Running Back Risers:
Rhamondre Stevenson, New England Patriots
When the Patriots drafted Stevenson, I remarked that Bill Belichick had his “new LeGarrette Blount.” Blount was a beefy bruiser and was the last time that Belichick handed a running back the keys. The end result? 75 yards and a touchdown per game. Granted, he has to shake off Damien Harris, but the Patriots already traded Sony Michel to the Rams. Stevenson led the NFL in rushing yards in the preseason, averaging 72 yards per game on 7.2 yards per carry. He also scored one out of every six carries. He also showed his long speed, scoring a 91-yard touchdown, as well as his ability to punch it in at the one-yard line. Stevenson is the type of running back who could turn around and be a league winner, given the LeGarrette Blount parallels. But, he’s just a draft-and-hold, for now.

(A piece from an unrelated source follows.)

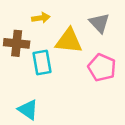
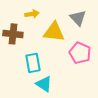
cyan rectangle: (42, 62) -> (33, 63), moved
cyan triangle: (28, 110) -> (44, 84), moved

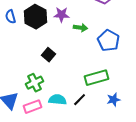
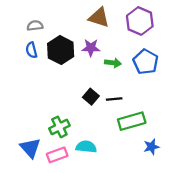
blue pentagon: (109, 41) -> (146, 62), moved
black square: (49, 55) -> (91, 97), moved
black line: (80, 100) -> (114, 99), moved, turned 40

JaMycal Hasty, San Francisco 49ers
I already liked JaMycal Hasty, so the 49ers’ running back ranking fourth in rushing yards this preseason on 5.0 yards per carry makes me sit up and take notice. The third running back in San Francisco has been a fruitful venture in recent years. After all, it brought us the 2019 Raheem Mostert breakout and the 2020 Jeff Wilson Jr. breakout. This year, it seems like the RB room passes that torch to JaMycal Hasty. I thought it would be Wayne Gallman, but he looked wholly uninspiring this preseason.
James Robinson/Darrell Henderson/Gus Edwards, Jacksonville, L.A. Rams, Baltimore
This triple pack ascended to their teams’ respective RB1s thanks to season-ending injuries to the presumptive lead back (or at least the most talented back on the roster in James Robinsons’ case). They didn’t really do anything to earn an increased role, so they all get lumped together. James Robinson was the UDFA phenom of 2021, finishing as a top-five RB. The Etienne injury clears the road for Robinson to return to a high production level for 2021, with only Carlos Hyde in his path.

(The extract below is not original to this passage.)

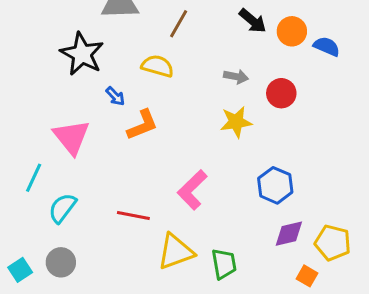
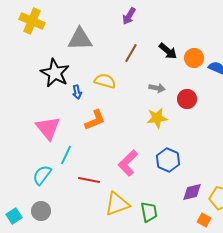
brown line: (179, 24) -> (131, 53), moved
blue arrow: (115, 96) -> (77, 92), moved, turned 32
cyan line: (34, 178) -> (66, 155), moved
blue hexagon: (275, 185) -> (168, 160), moved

Henderson was well on his way to a 1,200-yard season before Sean McVay decided to get Cam Akers and Malcolm Brown more involved. Now, Akers is no longer involved, and Malcolm Brown is a Dolphin. The only contender to the throne comes in the form of Sony Michel, who will fit better as a 1B than any competition to the top spot in Los Angeles.

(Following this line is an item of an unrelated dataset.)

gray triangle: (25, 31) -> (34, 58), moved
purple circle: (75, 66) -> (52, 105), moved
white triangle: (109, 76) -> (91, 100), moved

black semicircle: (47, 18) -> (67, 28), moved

Gus Edwards is probably the biggest riser in this group because he’s such a strong talent that the Ravens sat behind other players throughout his young career. He’s one of two backs to have 100 carries for 5.0+ yards per carry in each of the last three seasons, alongside Nick Chubb. The backup will be a mix of Justice Hill and Ty’Son Williams, so call me crazy but I don’t think anyone is standing in his way this year.
Running Back Fallers:
Travis Etienne/Cam Akers/J.K. Dobbins, Jacksonville, L.A. Rams, Baltimore
This triple-stack is fairly straightforward: they were all top-24 running backs who will not take a snap in 2021. Travis Etienne suffered a Lisfranc injury, Cam Akers tore his Achilles, and J.K. Dobbins tore his ACL. It’s truly a tragic set of circumstances for three young and talented running backs. Dobbins should be up and running again in 2021, but recovery for Etienne and Akers could be less straightforward.
Michael Carter, N.Y. Jets
I don’t know if this one really qualifies as a “faller,” more of a “reckoning for fantasy football twitter getting themselves ginned up over a running back for no reason.” Carter is a rookie running back for the Jets, who they took in the fourth round. Fourth-round rookies rarely contribute their rookie year, but at 5’8” and 201 pounds, at least Carter is too small to be a bellcow back, too. Also, the LaFleur system appears to be a variant of the Kyle Shanahan system, meaning lots of running backs.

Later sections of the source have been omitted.